Ideas have fetches. As with a wave, an idea breaks upon the brain like a wave train. It washes across ribbed sand spits and provokes thoughts where it sinks into the wet dunes. Which is why I migrate towards water - preferably running, noisy water - when I need to think.

I am sitting at the bend in my river. I have no formal ownership of this section of the river – no paperwork, signatures, documents, legislation – and it’s hardly a river, more a thread of torpid water that glazes the valley-bottom, like a blue ribbon measured out across green cloth, or as, the parish’s ruddy-cheeked local priest puts it, “like a spilt pint across the baize of a pool-table”, which I imagine is partly poetic expression, and partly experience.

The canal, for that is what is, doesn’t wind elegantly, or rush in excitable torrents. It instead runs straight as a die through bulrushes and watermint and pondweed, suctioning damply at the mud banks like a tongue probing for a lost tooth. It is, in its way, a profoundly uninteresting section of water. But it is mine, and I can sit by it in summer and winter and find hidden things and be rewarded by the flash of colour in the dun, and by the blur of movement in the still.

Kingfishers live in the spinney. I’m not sure where exactly – the banks do not seem high enough to accommodate their warrens, and the winter floods would drown anything lower than the high woods on the ridge-line – but I’ve seen them in summer, if you can call glimpsing a blurred shard of blue-and-orange 'seeing'. They peep and pipe throughout Spring, and as with most hidden things, are easier to hear than see. I have heard a Bittern, once, and it’s harsh, irritable, “crak”, with the middle ‘a’ accentuated (á) to create the, “arr” sound, is an annual rite of passage. But I’ve never seen it, largely because Bitterns are secretive, shy, and a dull, flecked brown.
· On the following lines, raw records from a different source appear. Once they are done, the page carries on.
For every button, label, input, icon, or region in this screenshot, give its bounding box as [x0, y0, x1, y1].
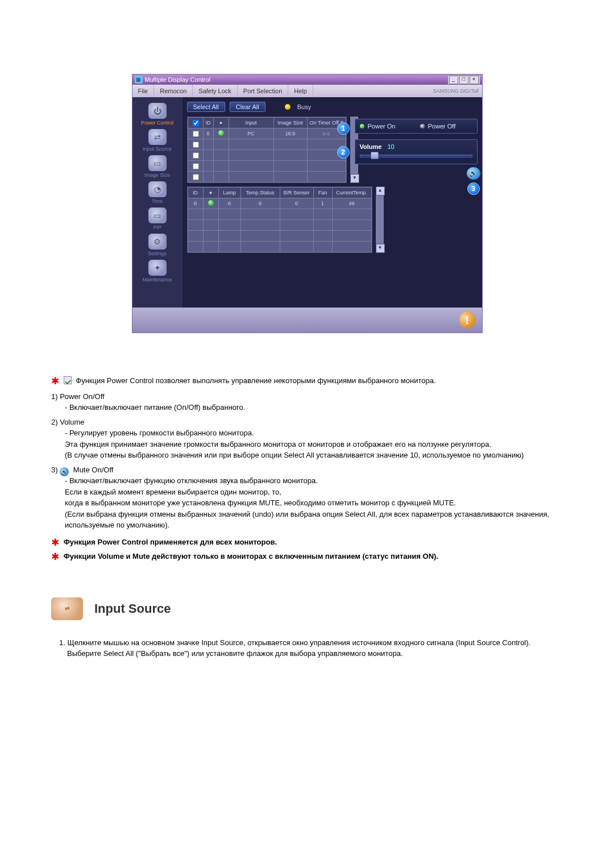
power-volume-panel: Power On Power Off Volume 10 — [355, 119, 478, 164]
time-icon: ◔ — [148, 181, 167, 197]
sidebar-item-image-size[interactable]: ▭ Image Size — [137, 155, 178, 178]
volume-thumb[interactable] — [371, 152, 379, 159]
row-checkbox[interactable] — [193, 163, 199, 169]
power-on-dot-icon — [360, 124, 364, 128]
sidebar-item-label: Image Size — [137, 172, 178, 178]
cell-input: PC — [229, 128, 273, 139]
sidebar: ⏻ Power Control ⇄ Input Source ▭ Image S… — [132, 97, 182, 308]
sidebar-item-label: Time — [137, 198, 178, 204]
col-id: ID — [203, 118, 213, 128]
status-dot-icon — [208, 200, 214, 206]
select-all-button[interactable]: Select All — [187, 102, 225, 112]
menu-file[interactable]: File — [132, 85, 155, 97]
pip-icon: ▭ — [148, 207, 167, 223]
cell-temp-status: 0 — [240, 198, 280, 209]
grid-row-empty: ....... — [188, 231, 371, 242]
scroll-up-icon[interactable]: ▲ — [376, 186, 385, 196]
list-sub: Эта функция принимает значение громкости… — [51, 439, 563, 450]
sidebar-item-time[interactable]: ◔ Time — [137, 181, 178, 204]
section-title: Input Source — [94, 599, 171, 618]
cell-status — [203, 198, 218, 209]
menu-help[interactable]: Help — [288, 85, 313, 97]
row-checkbox[interactable] — [193, 131, 199, 137]
cell-status — [213, 128, 229, 139]
status-dot-icon — [218, 130, 224, 136]
app-icon: ▦ — [135, 76, 143, 84]
callout-2: 2 — [337, 146, 350, 159]
note-1: ✱ Функция Power Control применяется для … — [51, 534, 563, 549]
menu-safety-lock[interactable]: Safety Lock — [193, 85, 237, 97]
mute-inline-icon: 🔈 — [60, 467, 69, 476]
info-icon[interactable]: ! — [459, 312, 475, 329]
intro-text: Функция Power Control позволяет выполнят… — [76, 376, 435, 385]
grid-row-empty: ....... — [188, 220, 371, 231]
star-icon: ✱ — [51, 535, 59, 550]
grid-scrollbar[interactable]: ▲ ▼ — [376, 186, 384, 253]
sidebar-item-pip[interactable]: ▭ PIP — [137, 207, 178, 230]
clear-all-button[interactable]: Clear All — [230, 102, 265, 112]
row-checkbox[interactable] — [193, 142, 199, 148]
list-item-1: 1) Power On/Off - Включает/выключает пит… — [51, 391, 563, 413]
sidebar-item-label: Input Source — [137, 146, 178, 152]
grid-row[interactable]: 0 PC 16:9 ○ ○ — [188, 128, 346, 139]
list-item-2: 2) Volume - Регулирует уровень громкости… — [51, 417, 563, 461]
menu-remocon[interactable]: Remocon — [154, 85, 193, 97]
col-status: ● — [213, 118, 229, 128]
sidebar-item-power-control[interactable]: ⏻ Power Control — [137, 103, 178, 126]
scroll-down-icon[interactable]: ▼ — [350, 174, 359, 183]
cell-id: 0 — [188, 198, 203, 209]
mute-icon[interactable]: 🔈 — [467, 167, 480, 180]
star-icon: ✱ — [51, 374, 59, 389]
sidebar-item-label: Power Control — [137, 120, 178, 126]
callout-3: 3 — [467, 182, 480, 195]
list-sub: (Если выбрана функция отмены выбранных з… — [51, 509, 563, 531]
list-sub: - Регулирует уровень громкости выбранног… — [51, 427, 563, 439]
display-grid: ID ● Input Image Size On Timer Off T 0 P — [187, 117, 347, 183]
power-off-button[interactable]: Power Off — [418, 122, 475, 131]
grid-row[interactable]: 0 0 0 0 1 49 — [188, 198, 371, 209]
busy-indicator-icon — [285, 104, 291, 110]
menubar: File Remocon Safety Lock Port Selection … — [132, 85, 482, 97]
power-off-dot-icon — [420, 124, 425, 128]
window-title: Multiple Display Control — [145, 76, 448, 83]
row-checkbox[interactable] — [193, 152, 199, 159]
list-item-3: 3) 🔈 Mute On/Off - Включает/выключает фу… — [51, 464, 563, 531]
col-temp-status: Temp.Status — [240, 188, 280, 198]
col-input: Input — [229, 118, 273, 128]
check-icon — [64, 376, 72, 384]
section-heading: ⇄ Input Source — [51, 597, 563, 620]
col-status: ● — [203, 188, 218, 198]
image-size-icon: ▭ — [148, 155, 167, 171]
intro-line: ✱ Функция Power Control позволяет выполн… — [51, 373, 563, 388]
input-source-section-icon: ⇄ — [51, 597, 83, 620]
input-source-icon: ⇄ — [148, 129, 167, 145]
list-sub: - Включает/выключает питание (On/Off) вы… — [51, 402, 563, 413]
scroll-down-icon[interactable]: ▼ — [376, 244, 385, 253]
col-lamp: Lamp — [218, 188, 240, 198]
maintenance-icon: ✦ — [148, 260, 167, 276]
col-current-temp: CurrentTemp. — [332, 188, 371, 198]
sidebar-item-label: Settings — [137, 251, 178, 256]
volume-label: Volume — [360, 143, 382, 150]
maximize-button[interactable]: □ — [459, 76, 468, 84]
minimize-button[interactable]: _ — [449, 76, 458, 84]
volume-value: 10 — [387, 143, 394, 150]
sidebar-item-input-source[interactable]: ⇄ Input Source — [137, 129, 178, 152]
power-on-label: Power On — [368, 123, 396, 130]
volume-slider[interactable] — [360, 152, 472, 158]
brand-label: SAMSUNG DIGITall — [433, 88, 478, 94]
star-icon: ✱ — [51, 550, 59, 564]
grid-row-empty: ....... — [188, 209, 371, 220]
close-button[interactable]: × — [470, 76, 479, 84]
list-sub: - Включает/выключает функцию отключения … — [51, 475, 563, 487]
menu-port-selection[interactable]: Port Selection — [238, 85, 288, 97]
col-id: ID — [188, 188, 203, 198]
main-panel: Select All Clear All Busy ID ● — [182, 97, 482, 308]
power-on-button[interactable]: Power On — [358, 122, 414, 131]
cell-image-size: 16:9 — [273, 128, 307, 139]
sidebar-item-settings[interactable]: ⚙ Settings — [137, 234, 178, 256]
row-checkbox[interactable] — [193, 174, 199, 180]
sidebar-item-label: Maintenance — [137, 277, 178, 283]
sidebar-item-maintenance[interactable]: ✦ Maintenance — [137, 260, 178, 283]
select-all-checkbox[interactable] — [193, 120, 199, 126]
Nevertheless, for what it’s worth, this is my bit of the river. The anglers don’t agree, and perch over the water, spindly carbon-fibre rods dangling over the stream like the legs of a Cranefly, twitching as in a breeze with the nibblings of Ten-Spined Sticklebacks. Ten-Spined Sticklebacks are apparently quite rare, but no-one told the ones in this section of the Brede River, which breed with gusto and provide vital fuel in the summer for lots of birds that live in or around the main spinney.

Sometimes I lie flat on my back on a natural bank, raised at a slight incline, and look at the clouds scudding by. I like to look at clouds, but today I am looking for a Buzzard.

Buzzards are the birds which make the lonely, mewling cries in wilderness scenes in films. People assume the cries are Eagles of some kind, because Buzzards are a bit lowly and common to be the guardians of the wilderness. Buzzards are, for me at least, as much a sign of solitude and wild land as the howls of wolves or coyotes. They are one of the most evocative sounds I can think of, largely, it must be said, due to half my family being Canadian - along with the lowing of a freight-train in North America, the two-tone warble of the Great Northern Diver, the plash of a car wheels in heavy rain, and the winter hub-bub of conversation in a busy pub, they're an inclusive part of my make-up. Buzzards wheeling overhead and piercing the sky with spearing cries are as much part of winter for me as caramelising apple-wood in a bonfire, or the deadening lull of snow-fall, or the searing rush of whisky down my throat in The Anchor, with friends, on Christmas Eve.